Although female genital mutilation/cutting (FGM/C) has declined, it is pervasive albeit changing form among communities in Kenya. Transformation of FGM/C include medicalization although poorly understood has increased undermining abandonment efforts for the practice. We sought to understand drivers of medicalization in FGM/C among selected Kenyan communities. A qualitative study involving participants from Abagusii, Somali and Kuria communities and key informants with health care providers from four Kenyan counties was conducted.

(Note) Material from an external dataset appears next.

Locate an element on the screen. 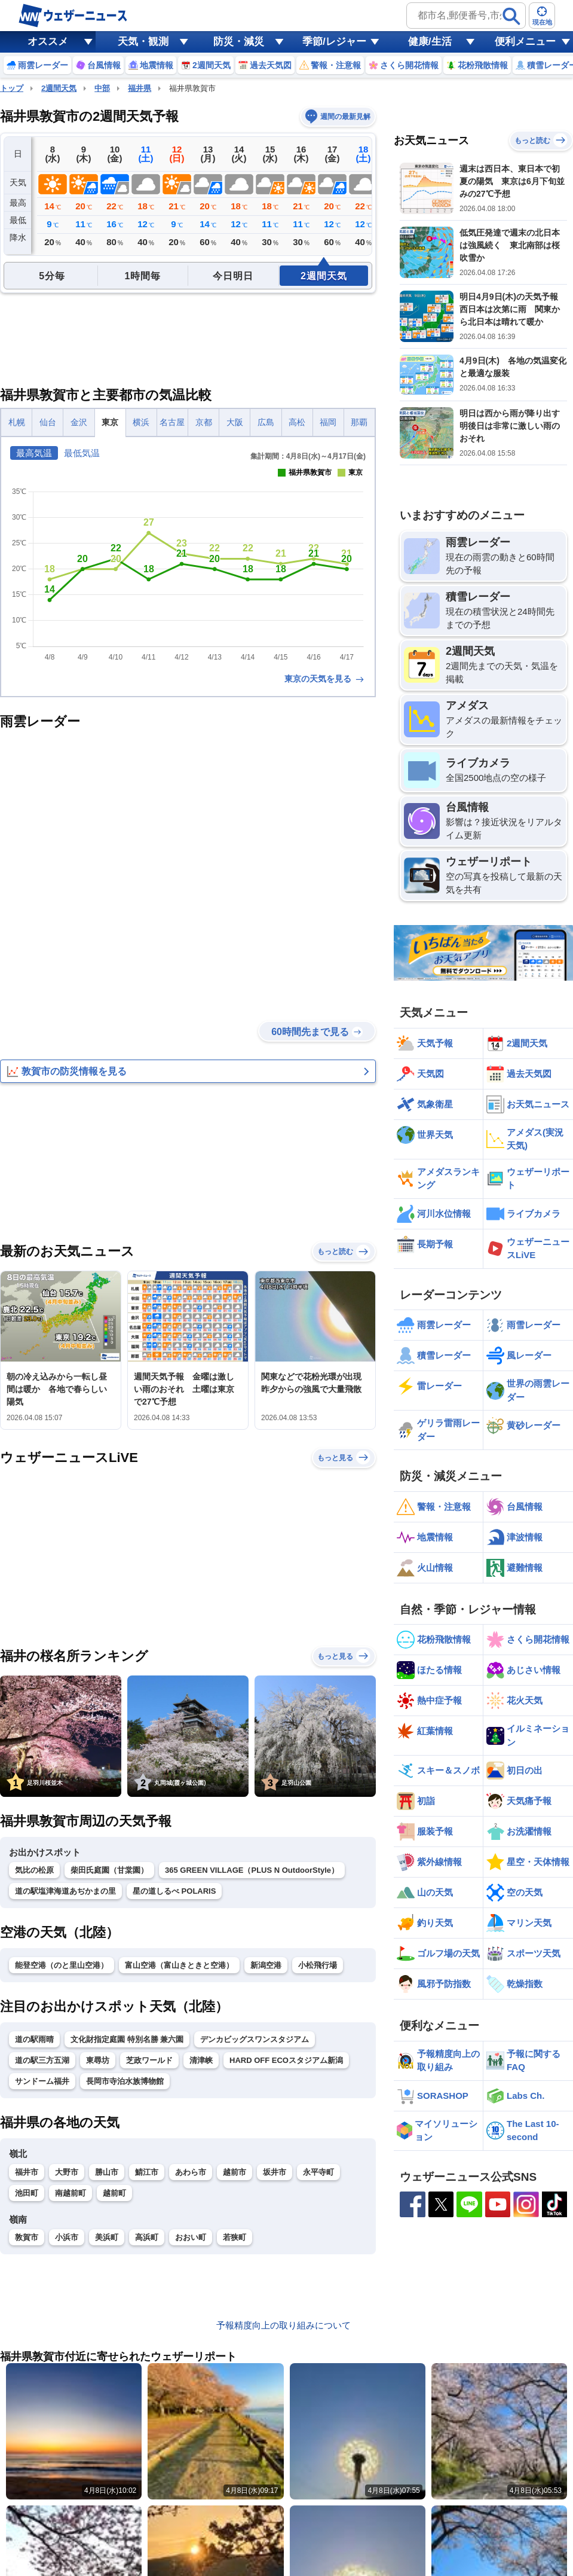  デンカビッグスワンスタジアム is located at coordinates (254, 2039).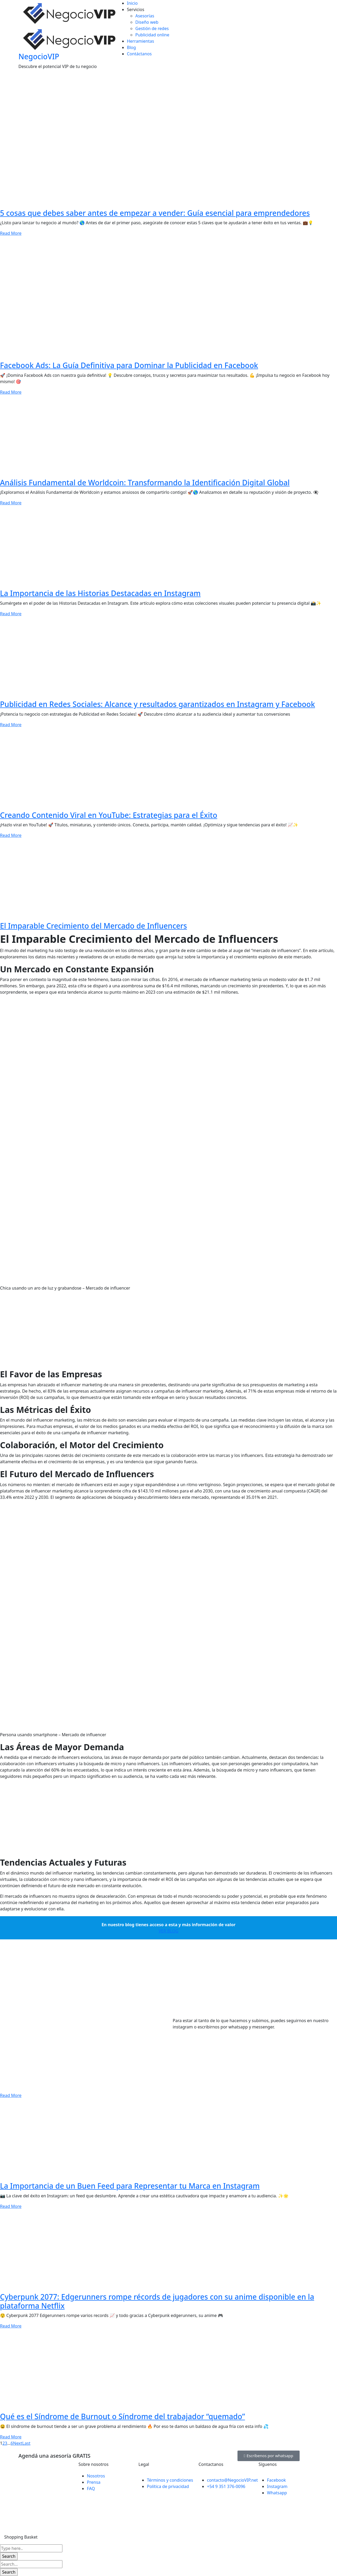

Data were collected using in-depth interviews (n = 54), key informant interviews (n = 56) and 45 focus group discussions. Data were transcribed and analyzed thematically using NVivo version 12. We found families practiced FGM/C for reasons including conformity to culture/tradition, religion, marriageability, fear of negative sanctions, and rite of passage. Medicalized FGM/C was only reported by participants from the Abagusii and Somali communities. Few Kuria participants shared that medicalized FGM/C was against their culture and would attract sanctions. Medicalized FGM/C was perceived to have few health complications, shorter healing, and enables families to hide from law. To avoid arrest or sanctions, medicalized FGM/C was performed at home/private clinics. Desire to mitigate health complications and income were cited as reasons for health providers performing of FGM/C. Medicalization was believed to perpetuate the practice as it was perceived as modernized FGM/C. FGM/C remains pervasive in the studied Kenyan communities albeit changed form and context. Findings suggest medicalization sustain FGM/C by allowing families and health providers to conform to social norms underpinning FGM/C while addressing risks of FGM/C complications and legal prohibitions. This underscores the need for more nuanced approaches targeting health providers, families and communities to promote abandonment of FGM/C while addressing medicalization.